• Instructions for the task:
Look for the line containing "svetadieloch. V cudzej krajine" in the listing below. Retype that line and every subsequent line through the last one, and only those.

• Data extracts:
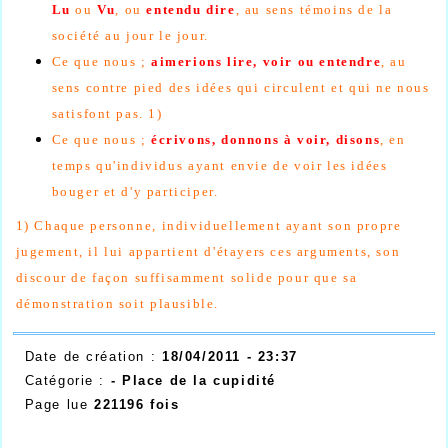
Lu
ou
Vu
, ou
entendu dire
, au sens témoins de la
société au jour le jour.
Ce que nous ;
aimerions lire, voir ou entendre
, au
sens contre pied des idées qui circulent et qui ne nous
satisfont pas. 1)
Ce que nous ;
écrivons, donnons à voir, disons
, en
temps qu'individus ayant envie de voir les idées
bouger et d'y participer.
1) Chaque personne, individuellement ayant son propre
jugement, il lui appartient d'étayers ces arguments, son
discour de façon suffisamment solide pour que sa
démonstration soit plausible.
Date de création :
18/04/2011 - 23:37
Catégorie :
- Place de la cupidité
Page lue
221196 fois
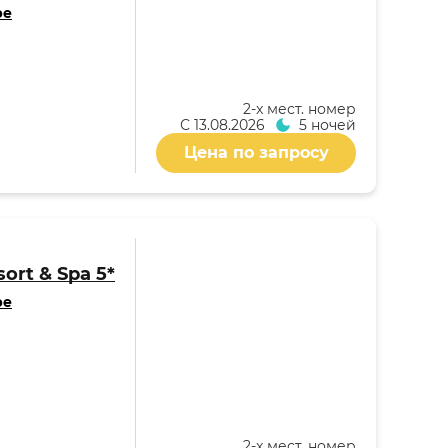
ре
2-x мест. номер
С
13.08.2026
5 ночей
Цена по запросу
ort & Spa 5*
ре
2-x мест. номер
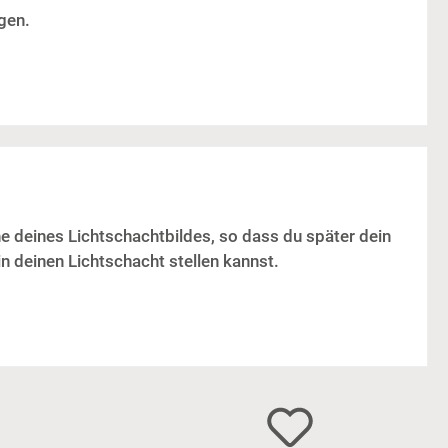
gen.
he deines Lichtschachtbildes, so dass du später dein
n deinen Lichtschacht stellen kannst.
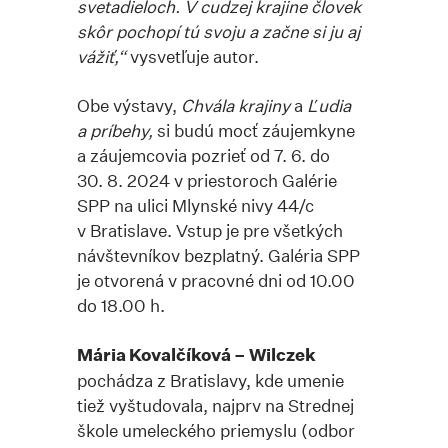
svetadieloch. V cudzej krajine
človek
skôr pochopí tú svoju a začne si ju aj
vážiť
,“
vysvetľuje autor.
Obe výstavy,
Chvála krajiny
a
Ľudia
a príbehy,
si budú mocť záujemkyne
a záujemcovia pozrieť od 7. 6. do
30. 8. 2024 v priestoroch Galérie
SPP na ulici Mlynské nivy 44/c
v Bratislave. Vstup je pre všetkých
návštevníkov bezplatný. Galéria SPP
je otvorená v pracovné dni od 10.00
do 18.00 h.
Mária Kovalčíková – Wilczek
pochádza z Bratislavy, kde umenie
tiež vyštudovala, najprv na Strednej
škole umeleckého priemyslu (odbor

• Response to this exercise:
svetadieloch. V cudzej krajine
človek
skôr pochopí tú svoju a začne si ju aj
vážiť
,“
vysvetľuje autor.
Obe výstavy,
Chvála krajiny
a
Ľudia
a príbehy,
si budú mocť záujemkyne
a záujemcovia pozrieť od 7. 6. do
30. 8. 2024 v priestoroch Galérie
SPP na ulici Mlynské nivy 44/c
v Bratislave. Vstup je pre všetkých
návštevníkov bezplatný. Galéria SPP
je otvorená v pracovné dni od 10.00
do 18.00 h.
Mária Kovalčíková – Wilczek
pochádza z Bratislavy, kde umenie
tiež vyštudovala, najprv na Strednej
škole umeleckého priemyslu (odbor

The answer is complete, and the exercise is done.